„...letztlich ist der Mensch, als Folge oder Krönung der Evolution, nur in der Totalität der Erde begreifbar.“ (Leroi-Gourhan, Hand und Wort, S.22)

Mittwoch, 18. Juni 2014

Al Gore, Die Zukunft. Sechs Kräfte, die unsere Welt verändern, München 2014

(Siedler Verlag, 624 S., 26.99 €)

(Einleitung, S.11-31; Die Welt AG, S.35-76; Das Weltgehirn, S.81-131; Machtfragen, S.135-193; Auswüchse, S.197-272; Die Neuerfindung von Leben und Tod, 277-370; Am Abgrund, S.375-476; Schluss, S.479-496)

1. Welt AG: Abschaffung von BWL und VWL?
2. Technologiekapital
3. Nachhaltiger Kapitalismus?

Al Gore stellt die „Welt AG“ als ein „emergentes Phänomen“ dar, als eine „völlig neue() Realität“ (vgl. Gore 2014, S.37), zu der uns, wie er einen „Experten für den automatisierten Handel“ zitiert, noch „jede vernünftige Verständnisgrundlage fehlt“ (vgl. Gore 2014, S.45). Wir haben es mit einer „Transformation der Weltwirtschaft“ (Gore 2014, S.36) zu tun, durch die offensichtlich all unser bisheriges, in BWL (Betriebswirtschaftslehre) und VWL (Volkswirtschaftslehre) gesammeltes ökonomisches Wissen bedeutungslos geworden ist; so bedeutungslos, daß wir einer noch zu erfindenden Weltwirtschafslehre (WWL) bedürfen.

Worin besteht das völlig Neuartige dieser Weltwirtschaft? – Es sind vor allem drei Faktoren, die die Fundamente der klassischen Kapitalismustheorie bilden, die in der ‚Welt AG‘ zum Teil völlig neu definiert und zum Teil als regelrecht abgeschafft gelten müssen: die Rohstoffe, die Waren und die Lohnarbeit. Diese drei Faktoren bilden das materielle Bedingungsgefüge einer der Bedürfnisbefriedigung dienenden Marktwirtschaft.

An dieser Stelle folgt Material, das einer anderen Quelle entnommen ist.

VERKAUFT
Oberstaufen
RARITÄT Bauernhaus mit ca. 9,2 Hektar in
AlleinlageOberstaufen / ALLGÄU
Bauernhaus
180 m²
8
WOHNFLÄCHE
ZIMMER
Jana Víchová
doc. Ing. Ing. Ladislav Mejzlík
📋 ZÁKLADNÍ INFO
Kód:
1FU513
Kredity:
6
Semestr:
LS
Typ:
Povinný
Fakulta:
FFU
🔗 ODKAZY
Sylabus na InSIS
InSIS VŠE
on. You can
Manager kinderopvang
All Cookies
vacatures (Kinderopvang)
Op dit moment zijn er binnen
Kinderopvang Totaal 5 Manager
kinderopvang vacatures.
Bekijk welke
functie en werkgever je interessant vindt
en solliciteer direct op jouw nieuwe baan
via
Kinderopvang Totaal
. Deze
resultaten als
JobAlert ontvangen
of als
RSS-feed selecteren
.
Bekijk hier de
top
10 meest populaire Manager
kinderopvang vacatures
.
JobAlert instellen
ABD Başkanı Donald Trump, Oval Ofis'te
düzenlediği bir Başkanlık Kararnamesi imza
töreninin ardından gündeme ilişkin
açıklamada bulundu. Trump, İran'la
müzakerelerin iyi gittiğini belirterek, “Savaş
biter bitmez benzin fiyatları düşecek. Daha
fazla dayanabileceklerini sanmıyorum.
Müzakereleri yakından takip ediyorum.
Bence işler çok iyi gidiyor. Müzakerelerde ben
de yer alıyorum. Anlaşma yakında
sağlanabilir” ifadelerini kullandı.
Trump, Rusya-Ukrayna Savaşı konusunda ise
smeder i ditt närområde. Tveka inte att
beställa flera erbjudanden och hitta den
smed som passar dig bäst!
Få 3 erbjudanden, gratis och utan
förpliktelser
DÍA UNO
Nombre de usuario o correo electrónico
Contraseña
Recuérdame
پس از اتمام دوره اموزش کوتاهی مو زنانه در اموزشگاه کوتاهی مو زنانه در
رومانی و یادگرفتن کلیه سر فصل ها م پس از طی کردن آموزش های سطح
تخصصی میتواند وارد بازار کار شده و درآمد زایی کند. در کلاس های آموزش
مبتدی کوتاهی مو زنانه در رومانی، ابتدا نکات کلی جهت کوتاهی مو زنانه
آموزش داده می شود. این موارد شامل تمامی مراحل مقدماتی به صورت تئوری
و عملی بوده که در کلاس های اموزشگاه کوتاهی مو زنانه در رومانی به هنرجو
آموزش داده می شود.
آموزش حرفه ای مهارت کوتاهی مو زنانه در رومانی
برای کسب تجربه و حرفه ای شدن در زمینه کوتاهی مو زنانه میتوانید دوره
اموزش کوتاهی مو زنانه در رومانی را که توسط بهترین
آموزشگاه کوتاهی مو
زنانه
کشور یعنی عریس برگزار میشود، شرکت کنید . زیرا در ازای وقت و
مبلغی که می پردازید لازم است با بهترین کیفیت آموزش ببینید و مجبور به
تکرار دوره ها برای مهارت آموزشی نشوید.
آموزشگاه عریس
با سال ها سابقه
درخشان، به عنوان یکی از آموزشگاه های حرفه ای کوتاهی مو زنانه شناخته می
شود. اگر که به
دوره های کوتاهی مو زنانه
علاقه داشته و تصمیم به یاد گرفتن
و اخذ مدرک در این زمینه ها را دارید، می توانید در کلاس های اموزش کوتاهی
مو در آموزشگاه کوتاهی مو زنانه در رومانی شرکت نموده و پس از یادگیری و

Mit materiellen Bedürfnissen aber hat die ‚Welt AG‘ rein gar nichts mehr zu tun.

An die Stelle einer Industrieproduktion vor Ort, für deren Infrastruktur reale Fabriken und hohe Schornsteine stehen, sind „virtuelle() globale() Fabriken“ getreten, „mit kompliziert verflochtenen Lieferketten, die Hunderte von Unternehmen in Dutzenden von Ländern einbinden. ... Ein zunehmender Prozentsatz der Lohnarbeiter steht nicht nur im Wettbewerb mit anderen Lohnarbeitern anderer Länder, sondern auch mit intelligenten Maschinen, die wiederum mit anderen Maschinen und Computernetzwerken verzahnt sind.“ (Gore 2014, S.35)

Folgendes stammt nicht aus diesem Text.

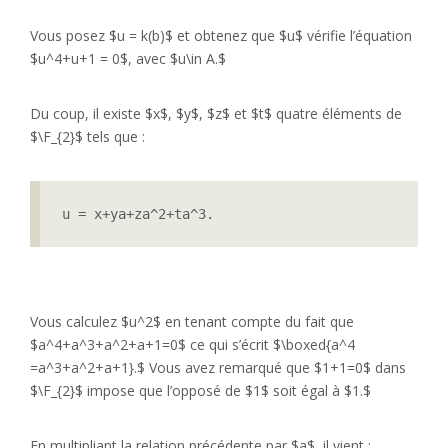
Vous posez $u = k(b)$ et obtenez que $u$ vérifie l’équation
$u^4+u+1 = 0$, avec $u\in A.$
Du coup, il existe $x$, $y$, $z$ et $t$ quatre éléments de
$\F_{2}$ tels que :
u = x+ya+za^2+ta^3.
Vous calculez $u^2$ en tenant compte du fait que
$a^4+a^3+a^2+a+1=0$ ce qui s’écrit $\boxed{a^4
=a^3+a^2+a+1}.$ Vous avez remarqué que $1+1=0$ dans
$\F_{2}$ impose que l’opposé de $1$ soit égal à $1.$
En multipliant la relation précédente par $a$, il vient :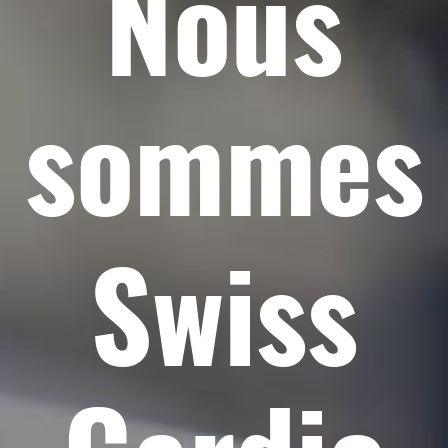
Nous
sommes
Swiss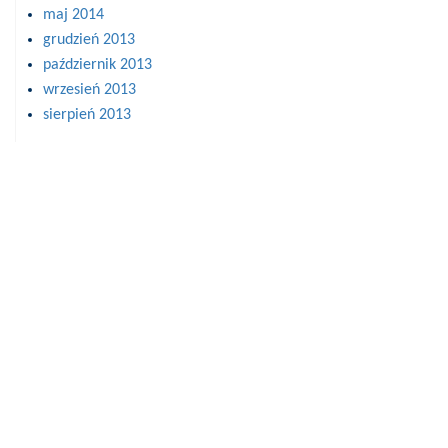
maj 2014
grudzień 2013
październik 2013
wrzesień 2013
sierpień 2013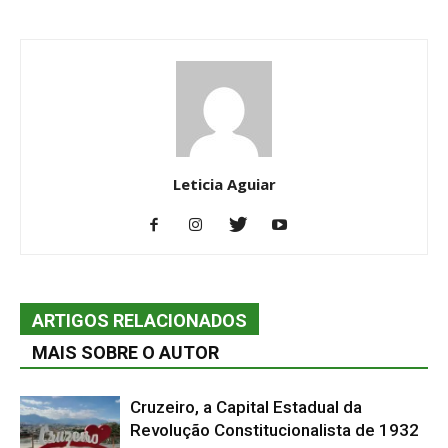
Leticia Aguiar
ARTIGOS RELACIONADOS
MAIS SOBRE O AUTOR
Cruzeiro, a Capital Estadual da
Revolução Constitucionalista de 1932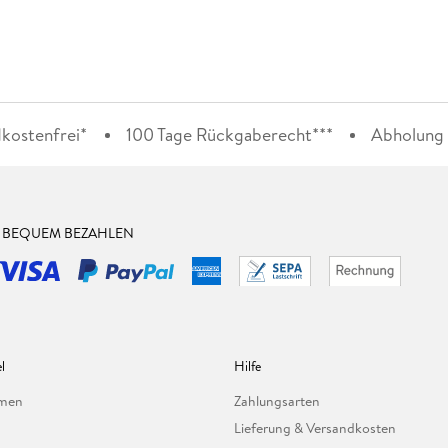
kostenfrei*
100 Tage Rückgaberecht***
Abholung i
& BEQUEM BEZAHLEN
l
Hilfe
hmen
Zahlungsarten
Lieferung & Versandkosten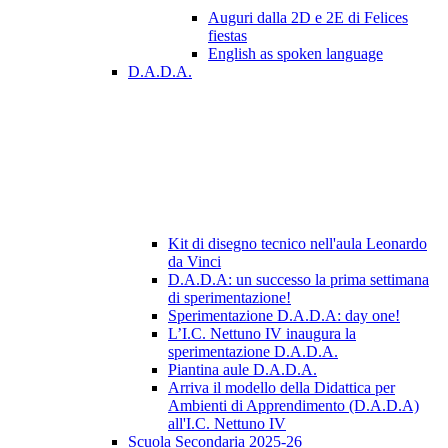
Auguri dalla 2D e 2E di Felices
fiestas
English as spoken language
D.A.D.A.
Kit di disegno tecnico nell'aula Leonardo
da Vinci
D.A.D.A: un successo la prima settimana
di sperimentazione!
Sperimentazione D.A.D.A: day one!
L’I.C. Nettuno IV inaugura la
sperimentazione D.A.D.A.
Piantina aule D.A.D.A.
Arriva il modello della Didattica per
Ambienti di Apprendimento (D.A.D.A)
all'I.C. Nettuno IV
Scuola Secondaria 2025-26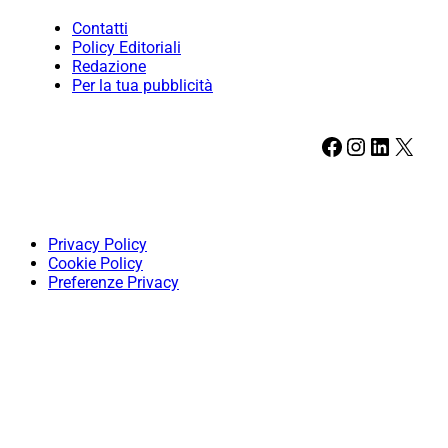
Contatti
Policy Editoriali
Redazione
Per la tua pubblicità
Facebook
Instagram
LinkedIn
X
Privacy Policy
Cookie Policy
Preferenze Privacy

Ohne das Wort zu verwenden, spricht Gore mit den miteinander verzahnten „Maschinen und Computernetzwerken“ das Internet der Dinge an. Zusammen mit einer weiteren, den neuzeitlichen Auguren zufolge alles umstürzenden technischen Revolution, dem 3D-Drucker – ein neuer Prototyp dieses Geräts druckte in Kalifornien „innerhalb von zwanzig Stunden ein ganzes Haus (ohne Türen und Fenster)“ (vgl. Gore 2014, S.66) – und in Kombination mit den neuen Materialwissenschaften, der „Molekularökonomie“ (Gore 2014, S.61), wird der Begriff des ‚Rohstoffs‘ völlig neu definiert, und die menschliche Arbeitskraft wird als ökonomischer Faktor abgeschafft bzw. ihre „grundlegende Rolle“ wird, wie Gore vorsichtig formuliert, „in der künftigen Wirtschaft infrage“ gestellt. (Vgl. Gore 2014, S.37)

Worin besteht diese „grundlegende Rolle der Arbeitskraft“? Marx zufolge besteht sie darin, daß sie Mehrwert schaffen kann. (Vgl. meine Posts vom 05.03., 23.03. und 25.03.2014) Nur die menschliche Arbeitskraft kann Marx zufolge tote Arbeitszeit, also Kapital, auf Waren übertragen und diesen Waren gleichzeitig Mehrwert hinzufügen. Der Trick – und Mehrwertbildung ist nichts als ein mieser Zaubertrick, auf den wir alle immer wieder hereinfallen – des Kapitalisten besteht darin, daß er diesen Mehrwert durch Entwertung der Arbeitskraft steigern kann, entweder durch Erhöhung der Arbeiterschaft oder durch Modernisierung der Technologie. Die erhöhte Menge der Waren, die auf diese Weise vom einzelnen Arbeiter produziert werden kann, wirkt sich direkt entweder auf seine Entlohnung oder auf seine Beschäftigung aus. Er bekommt weniger Geld für seine Arbeit oder er wird entlassen.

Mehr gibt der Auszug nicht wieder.